Wednesday, September 9, 2009

Nostalgia

In the dumbest movie they can play it on us with a sunrise and a passage of adagio Vivaldi --
all the reason more to love it and to loathe it, this always barely choked-back luscious flood,
this turbulence in breast and breath that indicates a purity residing somewhere in us,
redeeming with its easy access the thousand lapses of memory shed in the most innocuous day
and canceling our rue for all the greater consciousness we didn’t have for past, lost presents.
Its illusion is that we’ll retain this new, however hammy past more thoroughly than all before,
its reality that though we know by heart its shabby ruses, know we’ll misplace it yet again,
it’s what we have, a stage light flickering to flood, chintz and gaud, and we don’t care.

C.K. Williams

Who doesn’t love a big dose of nostalgia, even though some other part of us simultaneously tries to resist its allure?
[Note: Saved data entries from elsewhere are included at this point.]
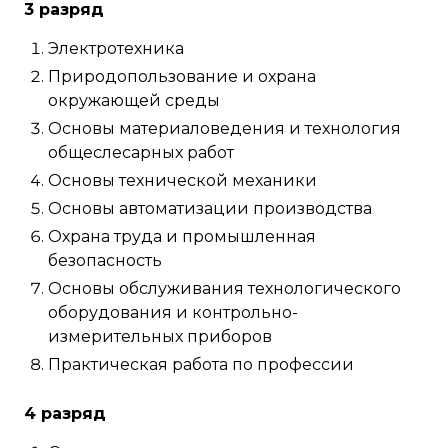
3 разряд
Электротехника
Природопользование и охрана
окружающей среды
Основы материаловедения и технология
общеслесарных работ
Основы технической механики
Основы автоматизации производства
Охрана труда и промышленная
безопасность
Основы обслуживания технологического
оборудования и контрольно-
измерительных приборов
Практическая работа по профессии
4 разряд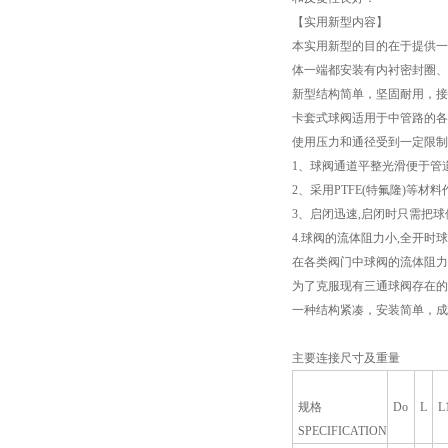
【实用新型内容】
本实用新型的目的在于提供一
体一端都安装有内衬密封圈、
新型结构简单，坚固耐用，接
卡套式球阀适用于中管路的各
使用压力和通径受到一定限制.
1、球阀通道平整光滑便于管
2、采用PTFE(特氟隆)等材
3、启闭迅速,启闭时只需把球体
4.球阀的流体阻力小,全开时
在各类阀门中球阀的流体阻力
为了克服现有三通球阀存在的
一种结构紧凑，安装简单，成
主要连接尺寸及重量
规格
Do
L
L
SPECIFICATION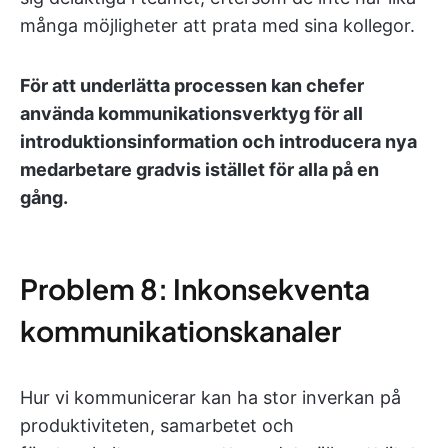
många möjligheter att prata med sina kollegor.
För att underlätta processen kan chefer
använda kommunikationsverktyg för all
introduktionsinformation och introducera nya
medarbetare gradvis istället för alla på en
gång.
Problem 8: Inkonsekventa
kommunikationskanaler
Hur vi kommunicerar kan ha stor inverkan på
produktiviteten, samarbetet och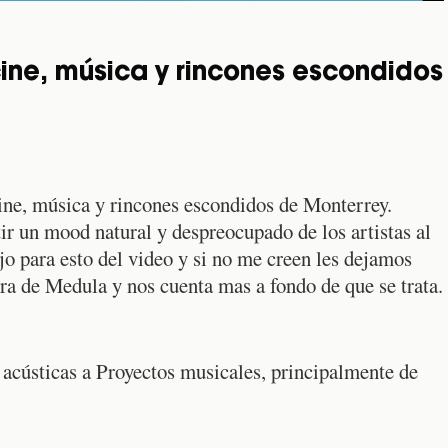
ine, música y rincones escondidos
ne, música y rincones escondidos de Monterrey.
ir un mood natural y despreocupado de los artistas al
jo para esto del video y si no me creen les dejamos
ra de Medula y nos cuenta mas a fondo de que se trata.
 acústicas a Proyectos musicales, principalmente de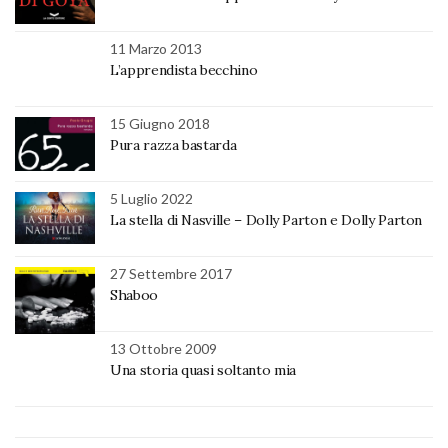
11 Marzo 2013
L’apprendista becchino
15 Giugno 2018
Pura razza bastarda
5 Luglio 2022
La stella di Nasville – Dolly Parton e Dolly Parton
27 Settembre 2017
Shaboo
13 Ottobre 2009
Una storia quasi soltanto mia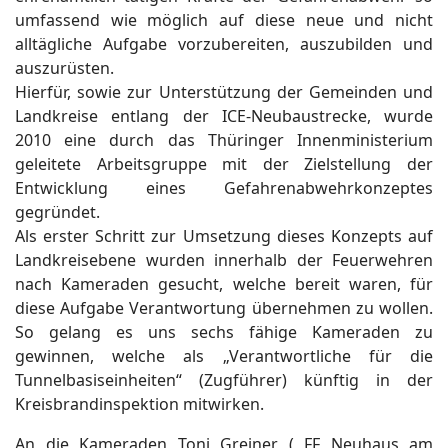
umfassend wie möglich auf diese neue und nicht
alltägliche Aufgabe vorzubereiten, auszubilden und
auszurüsten.
Hierfür, sowie zur Unterstützung der Gemeinden und
Landkreise entlang der ICE-Neubaustrecke, wurde
2010 eine durch das Thüringer Innenministerium
geleitete Arbeitsgruppe mit der Zielstellung der
Entwicklung eines Gefahrenabwehrkonzeptes
gegründet.
Als erster Schritt zur Umsetzung dieses Konzepts auf
Landkreisebene wurden innerhalb der Feuerwehren
nach Kameraden gesucht, welche bereit waren, für
diese Aufgabe Verantwortung übernehmen zu wollen.
So gelang es uns sechs fähige Kameraden zu
gewinnen, welche als „Verantwortliche für die
Tunnelbasiseinheiten“ (Zugführer) künftig in der
Kreisbrandinspektion mitwirken.
An die Kameraden Toni Greiner ( FF Neuhaus am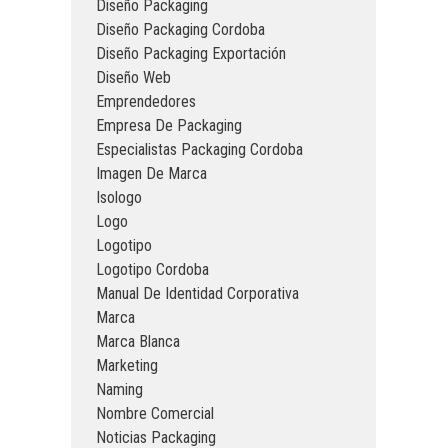
Diseño Packaging
Diseño Packaging Cordoba
Diseño Packaging Exportación
Diseño Web
Emprendedores
Empresa De Packaging
Especialistas Packaging Cordoba
Imagen De Marca
Isologo
Logo
Logotipo
Logotipo Cordoba
Manual De Identidad Corporativa
Marca
Marca Blanca
Marketing
Naming
Nombre Comercial
Noticias Packaging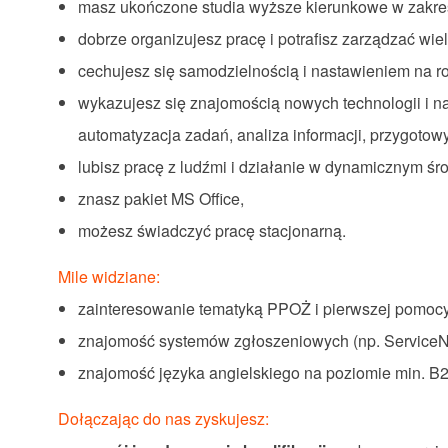
masz ukończone studia wyższe kierunkowe w zakr
dobrze organizujesz pracę i potrafisz zarządzać wi
cechujesz się samodzielnością i nastawieniem na 
wykazujesz się znajomością nowych technologii i na
automatyzacja zadań, analiza informacji, przygotowy
lubisz pracę z ludźmi i działanie w dynamicznym ś
znasz pakiet MS Office,
możesz świadczyć pracę stacjonarną.
Mile widziane:
zainteresowanie tematyką PPOŻ i pierwszej pomocy
znajomość systemów zgłoszeniowych (np. Service
znajomość języka angielskiego na poziomie min. B
Dołączając do nas zyskujesz: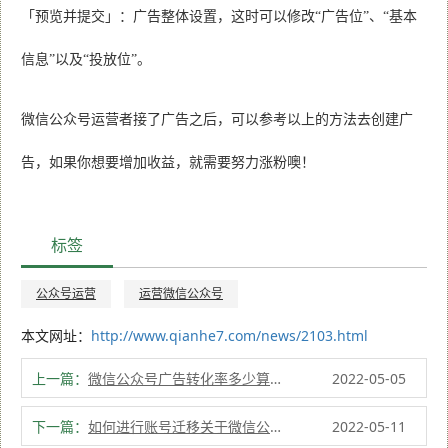
「预览并提交」：广告整体设置，这时可以修改“广告位”、“基本
信息”以及“投放位”。
微信公众号运营者接了广告之后，可以参考以上的方法去创建广
告，如果你想要增加收益，就需要努力涨粉噢！
标签
公众号运营
运营微信公众号
本文网址：
http://www.qianhe7.com/news/2103.html
上一篇：
微信公众号广告转化率多少算正常?
2022-05-05
下一篇：
如何进行账号迁移关于微信公众号？迁移费用多少？
2022-05-11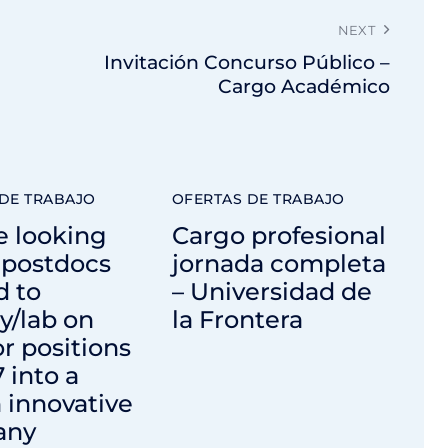
NEXT
Invitación Concurso Público –
Cargo Académico
DE TRABAJO
OFERTAS DE TRABAJO
e looking
Cargo profesional
r postdocs
jornada completa
d to
– Universidad de
y/lab on
la Frontera
or positions
7 into a
 innovative
any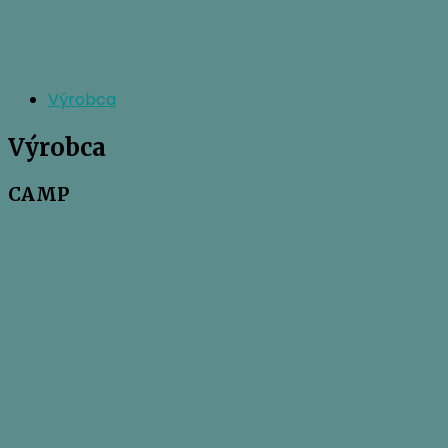
Výrobca
Výrobca
CAMP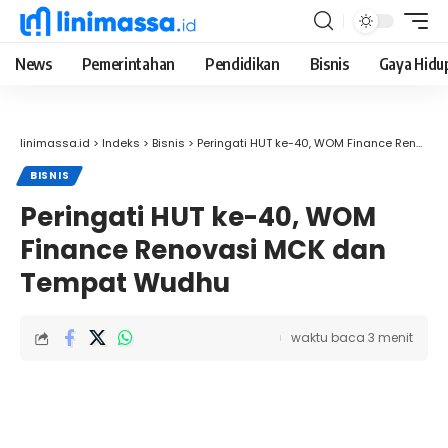
News
Pemerintahan
Pendidikan
Bisnis
Gaya Hidu
linimassa.id
>
Indeks
>
Bisnis
>
Peringati HUT ke-40, WOM Finance Renovasi MCK dan Tempat Wudhu
BISNIS
Peringati HUT ke-40, WOM
Finance Renovasi MCK dan
Tempat Wudhu
waktu baca 3 menit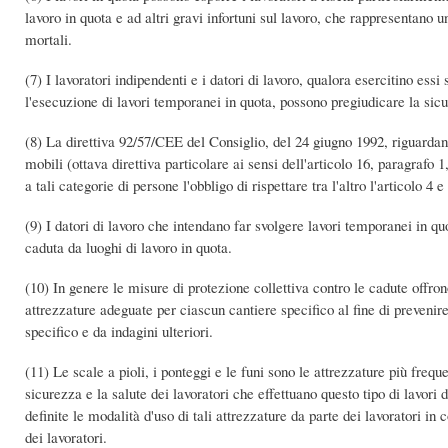
lavoro in quota e ad altri gravi infortuni sul lavoro, che rappresentano 
mortali.
(7) I lavoratori indipendenti e i datori di lavoro, qualora esercitino essi
l'esecuzione di lavori temporanei in quota, possono pregiudicare la sicu
(8) La direttiva 92/57/CEE del Consiglio, del 24 giugno 1992, riguardan
mobili (ottava direttiva particolare ai sensi dell'articolo 16, paragrafo
a tali categorie di persone l'obbligo di rispettare tra l'altro l'articolo 4 
(9) I datori di lavoro che intendano far svolgere lavori temporanei in q
caduta da luoghi di lavoro in quota.
(10) In genere le misure di protezione collettiva contro le cadute offro
attrezzature adeguate per ciascun cantiere specifico al fine di prevenir
specifico e da indagini ulteriori.
(11) Le scale a pioli, i ponteggi e le funi sono le attrezzature più fre
sicurezza e la salute dei lavoratori che effettuano questo tipo di lavori 
definite le modalità d'uso di tali attrezzature da parte dei lavoratori 
dei lavoratori.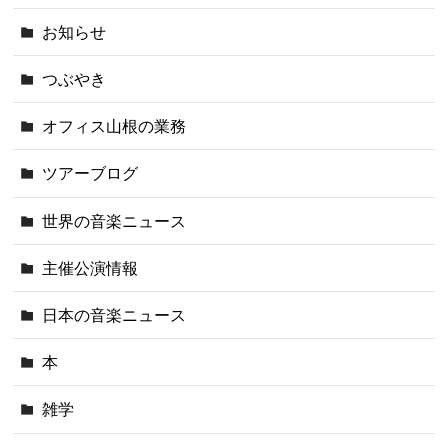
お知らせ
つぶやき
オフィス山根の業務
ツアーブログ
世界の音楽ニュース
主催公演情報
日本の音楽ニュース
本
雑学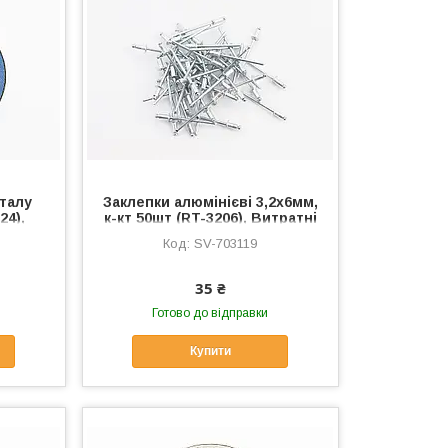
еталу
Заклепки алюмінієві 3,2х6мм,
24),
к-кт 50шт (RT-3206), Витратні
 SV-
матеріали, SV-703119
SV-703119
35 ₴
Готово до відправки
Купити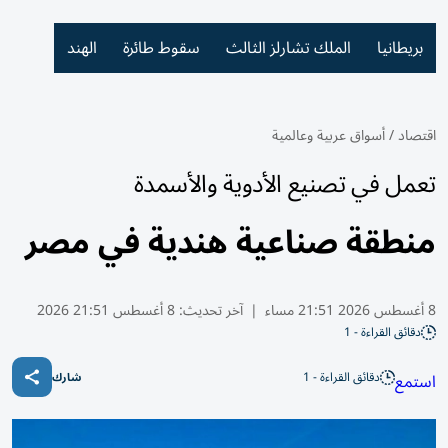
بريطانيا
الملك تشارلز الثالث
سقوط طائرة
الهند
اقتصاد
/
أسواق عربية وعالمية
تعمل في تصنيع الأدوية والأسمدة
منطقة صناعية هندية في مصر
8 أغسطس 2026 21:51 مساء
|
آخر تحديث:
8 أغسطس 21:51 2026
دقائق القراءة - 1
دقائق القراءة - 1
استمع
شارك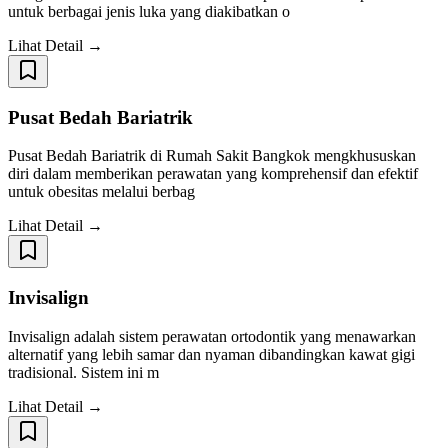
untuk berbagai jenis luka yang diakibatkan o
Lihat Detail →
Pusat Bedah Bariatrik
Pusat Bedah Bariatrik di Rumah Sakit Bangkok mengkhususkan
diri dalam memberikan perawatan yang komprehensif dan efektif
untuk obesitas melalui berbag
Lihat Detail →
Invisalign
Invisalign adalah sistem perawatan ortodontik yang menawarkan
alternatif yang lebih samar dan nyaman dibandingkan kawat gigi
tradisional. Sistem ini m
Lihat Detail →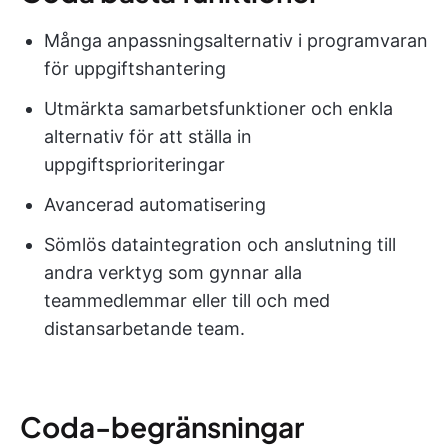
Många anpassningsalternativ i programvaran
för uppgiftshantering
Utmärkta samarbetsfunktioner och enkla
alternativ för att ställa in
uppgiftsprioriteringar
Avancerad automatisering
Sömlös dataintegration och anslutning till
andra verktyg som gynnar alla
teammedlemmar eller till och med
distansarbetande team.
Coda-begränsningar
Williams’ description – “this always barely choked-back luscious flood” – is so apt. Try as we will to seize the day, be here now, be mindful of the present, we know we’re constantly losing our past – the “lost presents” – every hour and every minute. Life – it’s all we have, and it’s always slipping away from us. So, even though “we know we’ll misplace it yet again . . . we don’t care.” This little poem is so good.